Pat Mattison (right), a member of the city-county coordinating committee, asks an IL Tollway official a question about the Irene Road interchange with Interstate 90 during the July 11 meeting. Listening are committee members (from left) Bob Bowley and Mike Schultz.
That committee, made up of five Belvidere city aldermen and five Boone County Board members, took two different actions July 11 to recommend committing $114,800 toward the $50-million project.
One step is for preliminary engineering at an initial cost of $81,000. The other step, costing $33,800, is for services of a right of way consultant. The city and county will be splitting that expense, with the county dollars coming out of its highway fund.
Once that portion of the engineering is done the city and county could find themselves with a much larger expense: buying land needed to finish the remaining three lanes of the project.
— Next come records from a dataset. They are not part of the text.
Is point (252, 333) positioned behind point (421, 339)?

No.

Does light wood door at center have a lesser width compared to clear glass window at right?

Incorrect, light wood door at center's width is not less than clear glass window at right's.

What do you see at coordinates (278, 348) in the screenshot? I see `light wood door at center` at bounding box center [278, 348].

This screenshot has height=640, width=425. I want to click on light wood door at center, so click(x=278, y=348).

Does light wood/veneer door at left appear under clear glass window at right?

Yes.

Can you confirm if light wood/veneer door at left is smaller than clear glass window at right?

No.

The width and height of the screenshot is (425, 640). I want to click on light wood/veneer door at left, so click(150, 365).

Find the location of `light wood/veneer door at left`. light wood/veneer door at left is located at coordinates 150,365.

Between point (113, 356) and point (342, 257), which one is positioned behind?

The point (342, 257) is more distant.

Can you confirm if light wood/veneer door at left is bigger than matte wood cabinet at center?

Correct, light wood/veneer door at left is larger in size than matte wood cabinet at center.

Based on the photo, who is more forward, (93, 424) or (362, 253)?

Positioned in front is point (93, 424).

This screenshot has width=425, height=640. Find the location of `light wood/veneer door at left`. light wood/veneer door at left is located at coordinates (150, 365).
A high-ranking Illinois Department of Transportation official told the committee that if the city and county provided the land, the state would finish the interchange.
“It’s our bridge – unless you want to take it over,” Rocco Zucchero, deputy chief of engineering for Illinois Tollway, said after committee member Pat Mattison asked who would complete the project later on, should the three remaining lanes not be built now.
He also told the committee the right of way would have to be obtained by April 2013, for the work to go forward in concert with the 62-mile resurfacing of I-90 from Chicago to Rockford.
The portion of work from Elgin north to Rockford is targeted for 2013-14.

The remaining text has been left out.